Contents
Contents
1. Introduction
2. Definition and basic properties
2.1. Definition
2.2. Regularity conditions and alternative representation
2.3. Sum of information
2.4. Data processing
2.5. Sufficient statistic
2.6. Relation to relative entropy
3. Continued on Page Two
Fisher information plays a very important role in probability and statistics. It is believed that Fisher information in some way measures the amount of information that the random variable carries about the unknown parameter of the distribution.
The first section will start with the definition and some basic properties. The properties justifies the definition of Fisher "information". There is also some connection between Fisher information and other notions in information theory.
The second section will talk about the role of Fisher information in the Frequentists. Cramér-Rao inequality basically states that under some conditions, any unbiased estimation of \theta cannot have a variance lower than the inverse of Fisher information. In large sample theory, Fisher information plays an essential role. For example, under some conditions MLE \hat\theta is a consistently asymptotically normal estimator, and the asymptotic variance achieve the C-R bound. This indicates the asymptotic optimality of MLE.
The third section will talk about the role of Fisher information in the Bayesians. If we want an uninformative prior distribution, a natural choice might be the uniform distribution. However, it turns out that this is not always a good candidate, since the uniform prior is not invariant under reparameterization and therefore it is not truly uninformative. To address this issue, Jeffreys prior takes the prior distribution proportional to the square root of the Fisher information, which will give us the desired "invariance".
2. Definition and basic properties
Assume \mathbf x\sim f(\boldsymbol x;\theta) in which \theta is the parameter, f is the population. \mathbf x contains n samples \mathrm x _ 1,\mathrm x _ 2,\dots,\mathrm x _ n. For a more modern and general setting, we assume the distribution family of \mathbf x is \{\mathbb P _ \theta\}. \mu is a \sigma-finite measure with \mathbb P _ \theta\ll\mu and f(\boldsymbol x;\theta)=\mathrm d\mathbb P _ \theta(\boldsymbol x)/\mathrm d\mu.
2.1. Definition
We first consider the case of one-dimensional parameter. After we obtain n observations \mathbf x=(\mathrm x _ 1,\mathrm x _ 2,\dots,\mathrm x _ n), the Fisher information can be defined as:
\[
I(\theta)=\mathbb E\Big[\Big(\frac{\partial}{\partial \theta}\ln f(\mathbf x;\theta)\Big)^2\Big].

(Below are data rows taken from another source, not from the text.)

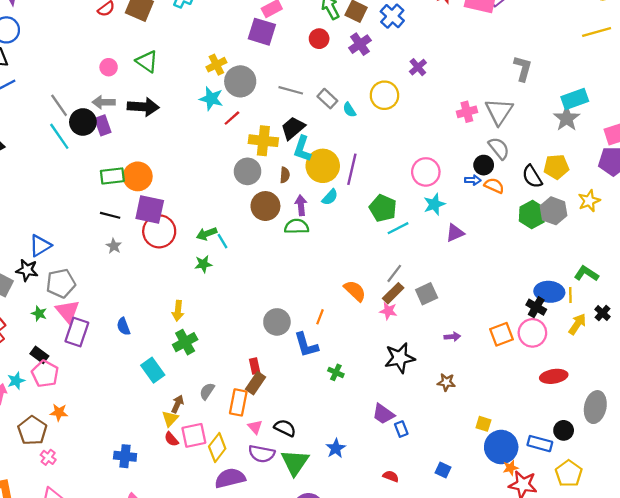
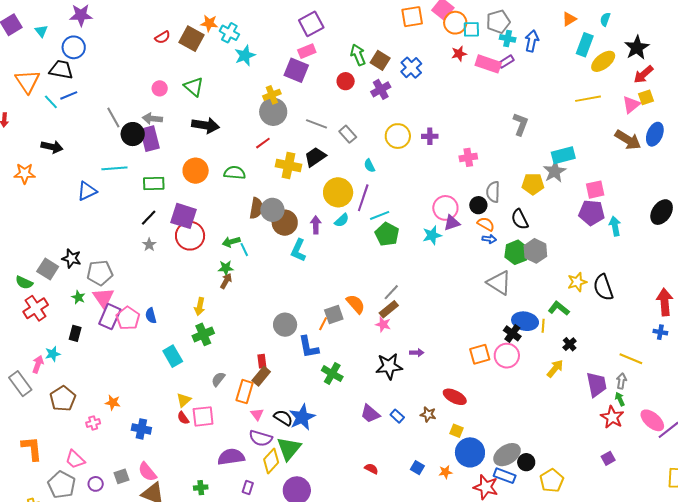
yellow cross: (216, 65) -> (272, 95), moved
purple cross: (418, 67) -> (430, 136), moved, turned 35
cyan star: (211, 99) -> (245, 55), moved, turned 30
black arrow: (143, 107) -> (206, 125), moved
cyan semicircle: (349, 110) -> (369, 166), moved
gray triangle: (499, 111) -> (499, 283), moved, turned -36
purple rectangle: (103, 125) -> (150, 139), size x1.4
cyan line: (59, 136) -> (114, 168), moved, turned -65
gray semicircle: (499, 148) -> (493, 192), turned -145
cyan L-shape: (302, 149) -> (298, 250), moved
yellow pentagon: (556, 167) -> (533, 184), moved
gray circle: (247, 171) -> (272, 210), moved
pink circle: (426, 172) -> (445, 208), moved
brown semicircle: (285, 175) -> (256, 208), moved, size x1.5
orange circle: (138, 176) -> (196, 171), moved
blue arrow: (473, 180) -> (489, 239), moved
yellow star: (589, 201) -> (577, 282), moved
black line: (110, 215) -> (149, 218), turned -66
green semicircle: (297, 226) -> (235, 173), moved
cyan line: (398, 228) -> (380, 215), moved
purple triangle: (455, 233) -> (452, 223), moved
blue triangle: (40, 246) -> (87, 191), moved
gray square: (427, 294) -> (334, 315), moved
yellow arrow: (577, 324) -> (555, 368), moved
purple arrow: (452, 337) -> (417, 353), moved
black rectangle: (39, 355) -> (75, 333), turned 63
green cross: (336, 372) -> (332, 374), size x1.5
pink pentagon: (45, 374) -> (128, 318), moved
red ellipse: (554, 376) -> (455, 397), moved, turned 30
brown star: (446, 382) -> (428, 414), moved
brown arrow: (177, 404) -> (226, 281), moved
gray ellipse: (595, 407) -> (507, 455), moved, turned 40
orange star: (59, 412) -> (113, 403), moved
blue rectangle: (401, 429) -> (397, 416), moved, turned -32
black circle: (564, 430) -> (526, 462), moved
blue rectangle: (540, 444) -> (505, 476), moved
yellow diamond: (217, 448) -> (271, 461), moved
blue star: (336, 448) -> (302, 417), moved, size x1.5
pink cross: (48, 457) -> (93, 423), moved, turned 32
orange star: (511, 468) -> (445, 472), moved
yellow pentagon: (569, 473) -> (552, 481), moved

\]For vector-valued \boldsymbol\theta=(\theta _ 1,\dots,\theta _ k), the Fisher information matrix can be defined as:
\[
I(\boldsymbol\theta)=(I _ {ij}(\boldsymbol\theta)) _ {k\times k}
\]where
\[
I _ {ij}(\boldsymbol\theta)=\mathbb E\Big[\frac{\partial\ln f(\mathbf x;\boldsymbol\theta)}{\partial\theta _ i}\frac{\partial\ln f(\mathbf x;\boldsymbol\theta)}{\partial\theta _ j}\Big].
\]
This definition can be somehow justified by the following example. Take normal distribution as the example: N(\theta,\sigma^2), where the variance \sigma^2 is known. If \sigma^2=10^{-10} then just one observation x is adequate for our estimation for \theta at a high precision, indicating that x contains much information. If \sigma^2=10^{10}, with one observation we can only estimate \theta at a very low precision, indicating that x contains very few information. If we calculate the Fisher information, it turns out that the result is 1/\sigma^2, consistent with the previous qualitative analysis.

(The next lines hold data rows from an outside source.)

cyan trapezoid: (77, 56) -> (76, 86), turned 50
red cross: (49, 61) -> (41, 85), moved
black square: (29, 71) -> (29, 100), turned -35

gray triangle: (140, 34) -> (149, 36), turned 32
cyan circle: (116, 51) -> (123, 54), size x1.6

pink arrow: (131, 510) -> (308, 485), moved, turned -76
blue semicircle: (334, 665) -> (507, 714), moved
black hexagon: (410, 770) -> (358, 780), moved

The properties of Fisher information presented later can be taken as further justifications of the definition. Only scalar-valued \theta is considered unless unless otherwise specified.

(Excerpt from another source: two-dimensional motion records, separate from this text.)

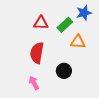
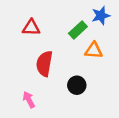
red triangle: (41, 23) -> (31, 28), moved
pink arrow: (34, 83) -> (29, 100), moved

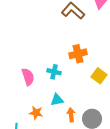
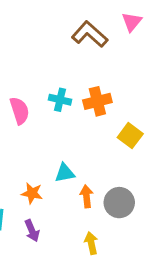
cyan cross: (54, 72) -> (60, 100), moved
pink semicircle: (28, 77) -> (20, 111), moved

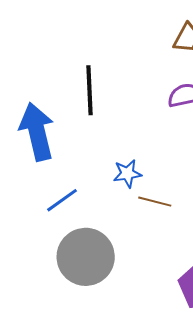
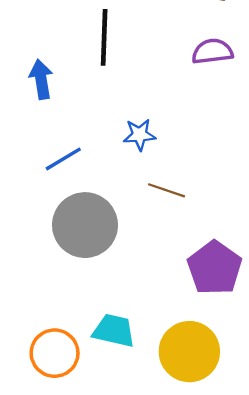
blue arrow: (37, 132) -> (41, 79), size x0.6
brown line: (155, 202) -> (166, 190), moved

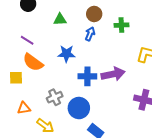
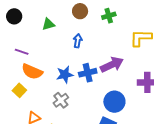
blue arrow: (90, 34) -> (78, 41), moved
blue star: (66, 54) -> (65, 75), moved
yellow square: (16, 78) -> (19, 90), turned -32
blue circle: (79, 108) -> (114, 102), moved

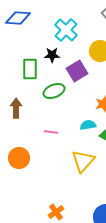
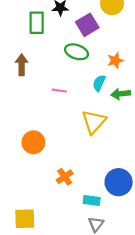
green ellipse: (54, 91) -> (76, 52), moved, turned 40
cyan semicircle: (88, 125) -> (99, 83), turned -56
orange circle: (19, 158) -> (33, 142), moved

2.2. Regularity conditions and alternative representation
The properties of Fisher information usually depends on the so-called "regularity conditions". Here are some of them.
Regularity conditions
- \theta\in\Theta, where \Theta is an open interval on \mathbb R.
- f(\boldsymbol x;\theta)>0 and \partial f(\boldsymbol x;\theta)/\partial\theta exists, for all \boldsymbol x and all \theta.
- The order of differentiation and integration with respect to f can be interchanged for all \theta. Specifically,
\begin{align*}
\mathbb E\Big[\frac{\partial}{\partial\theta}\ln f(\mathbf x;\theta)\Big] & =\int \frac{\partial f(\boldsymbol x;\theta)}{\partial\theta}\, \mu(\mathrm d\boldsymbol x) \\
& =\frac{\partial}{\partial\theta}\int f(\boldsymbol x;\theta)\, \mu(\mathrm d\boldsymbol x)=0,\quad \forall\, \theta\in\Theta.
\end{align*} - For all \theta,
\[
0<I(\theta)=\mathbb E\Big[\Big(\frac{\partial}{\partial \theta}\ln f(\mathbf x;\theta)\Big)^2\Big]=\int\Big(\frac{\partial}{\partial \theta}\ln f(\boldsymbol x;\theta)\Big)^2 f(\boldsymbol x;\theta)\, \mu(\mathrm d\boldsymbol x).
\]
Alternative representation
With the assumptions of regularity conditions, I(\theta) can also be written as:
\[
I(\theta)=\operatorname{Var}\Big(\frac{\partial}{\partial \theta}\ln f(\mathbf x;\theta)\Big).
\]
If we further assume that the order of differentiation and integration with respect to \partial f/\partial{\theta} can be interchanged for all \theta, then
\[
I(\theta)
=-\mathbb E\Big[\frac{\partial^2}{\partial\theta^2}\ln f(\mathbf x;\theta)\Big].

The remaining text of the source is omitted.